Prostatitis means that you have inflammation of your prostate gland. Prostatitis can be sudden-onset (acute) or persistent (chronic). It can also be caused by an infection (infective) or be non-infective. Less than 1 in 10 cases of prostatitis are due to bacterial infection.
For the diagnosis of chronic prostatitis, symptoms need to have been present for at least three months. In acute prostatitis, symptoms usually come on and go away much more quickly.
About 9 in 10 men with chronic prostatitis have chronic prostatitis/chronic pelvic pain syndrome (CPPS). About 1 in 10 men with chronic prostatitis have chronic bacterial prostatitis.
Men with chronic bacterial prostatitis tend to have symptoms that wax and wane:
- During a flare-up, you can have pain and discomfort. You feel this mainly at the base of your penis, around your anus, just above your pubic bone and/or in your lower back. Pain may spread to your penis and testicles (testes). Passing stools (faeces) can be painful.

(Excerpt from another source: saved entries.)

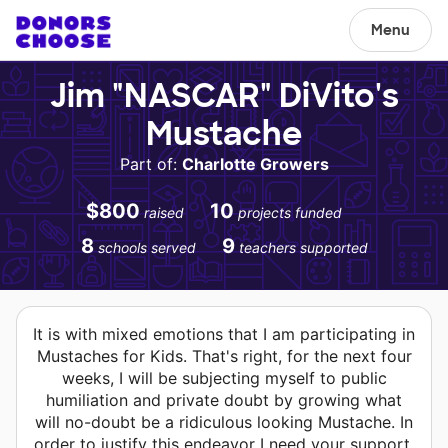
Menu
Jim "NASCAR" DiVito's
Mustache
Part of:
Charlotte Growers
$800
10
raised
projects funded
8
9
schools served
teachers supported
It is with mixed emotions that I am participating in
Mustaches for Kids. That's right, for the next four
weeks, I will be subjecting myself to public
humiliation and private doubt by growing what
will no-doubt be a ridiculous looking Mustache. In
order to justify this endeavor I need your support.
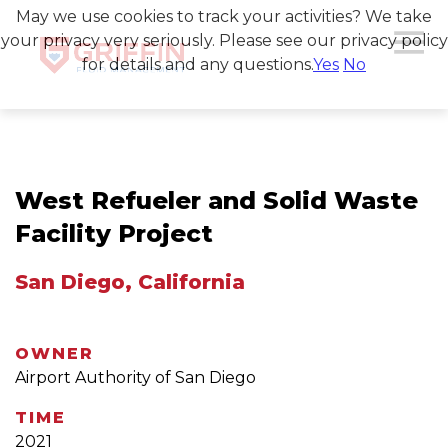
May we use cookies to track your activities? We take
your privacy very seriously. Please see our privacy policy
for details and any questions.
Yes
No
West Refueler and Solid Waste
Facility Project
San Diego, California
OWNER
Airport Authority of San Diego
TIME
2021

- You may also have symptoms from a urine infection, such as pain when you pass urine, passing urine frequently or an urgent desire to pass urine.
- These symptoms are similar to the symptoms of acute bacterial prostatitis. However, men with a flare-up of chronic bacterial prostatitis tend to be less ill than those with acute prostatitis. For example, a high temperature (fever) is less likely and you are less likely to have general aches and pains.
- If you have chronic bacterial prostatitis, your symptoms will generally ease when treated with antibiotics. However, unless the antibiotics completely clear the infection from the prostate gland, you are at risk of the infection coming back (flaring up) again.
- In between flare-ups, you may have some mild residual pain and some mild urinary symptoms (such as passing urine frequently or an urgent desire to pass urine).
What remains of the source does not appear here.